Transcribe every record exactly as it appears.

> **Recorded information**:
============================================================
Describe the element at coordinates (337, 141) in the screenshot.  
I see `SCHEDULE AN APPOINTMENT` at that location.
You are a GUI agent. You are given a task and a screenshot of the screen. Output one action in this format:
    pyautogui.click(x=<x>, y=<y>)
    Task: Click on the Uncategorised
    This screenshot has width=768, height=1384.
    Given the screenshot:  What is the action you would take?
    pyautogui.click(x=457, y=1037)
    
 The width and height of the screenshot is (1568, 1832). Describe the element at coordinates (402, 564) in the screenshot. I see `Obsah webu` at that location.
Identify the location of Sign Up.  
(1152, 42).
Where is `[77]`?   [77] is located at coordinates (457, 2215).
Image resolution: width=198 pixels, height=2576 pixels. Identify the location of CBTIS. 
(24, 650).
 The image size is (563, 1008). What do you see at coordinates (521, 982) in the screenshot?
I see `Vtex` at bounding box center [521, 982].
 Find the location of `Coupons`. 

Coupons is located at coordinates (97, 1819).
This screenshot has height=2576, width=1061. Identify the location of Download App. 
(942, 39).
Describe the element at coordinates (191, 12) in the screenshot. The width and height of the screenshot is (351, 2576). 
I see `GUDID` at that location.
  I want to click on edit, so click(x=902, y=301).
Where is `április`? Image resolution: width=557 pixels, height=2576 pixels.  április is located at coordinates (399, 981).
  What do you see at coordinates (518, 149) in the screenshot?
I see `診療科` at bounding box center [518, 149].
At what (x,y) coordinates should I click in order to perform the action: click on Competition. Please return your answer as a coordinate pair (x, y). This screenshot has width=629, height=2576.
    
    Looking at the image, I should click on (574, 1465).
============================================================
> **Your response**:
Describe the element at coordinates (337, 141) in the screenshot.  
I see `SCHEDULE AN APPOINTMENT` at that location.
You are a GUI agent. You are given a task and a screenshot of the screen. Output one action in this format:
    pyautogui.click(x=<x>, y=<y>)
    Task: Click on the Uncategorised
    This screenshot has width=768, height=1384.
    Given the screenshot:  What is the action you would take?
    pyautogui.click(x=457, y=1037)
    
 The width and height of the screenshot is (1568, 1832). Describe the element at coordinates (402, 564) in the screenshot. I see `Obsah webu` at that location.
Identify the location of Sign Up.  
(1152, 42).
Where is `[77]`?   [77] is located at coordinates (457, 2215).
Image resolution: width=198 pixels, height=2576 pixels. Identify the location of CBTIS. 
(24, 650).
 The image size is (563, 1008). What do you see at coordinates (521, 982) in the screenshot?
I see `Vtex` at bounding box center [521, 982].
 Find the location of `Coupons`. 

Coupons is located at coordinates (97, 1819).
This screenshot has height=2576, width=1061. Identify the location of Download App. 
(942, 39).
Describe the element at coordinates (191, 12) in the screenshot. The width and height of the screenshot is (351, 2576). 
I see `GUDID` at that location.
  I want to click on edit, so click(x=902, y=301).
Where is `április`? Image resolution: width=557 pixels, height=2576 pixels.  április is located at coordinates (399, 981).
  What do you see at coordinates (518, 149) in the screenshot?
I see `診療科` at bounding box center [518, 149].
At what (x,y) coordinates should I click in order to perform the action: click on Competition. Please return your answer as a coordinate pair (x, y). This screenshot has width=629, height=2576.
    
    Looking at the image, I should click on (574, 1465).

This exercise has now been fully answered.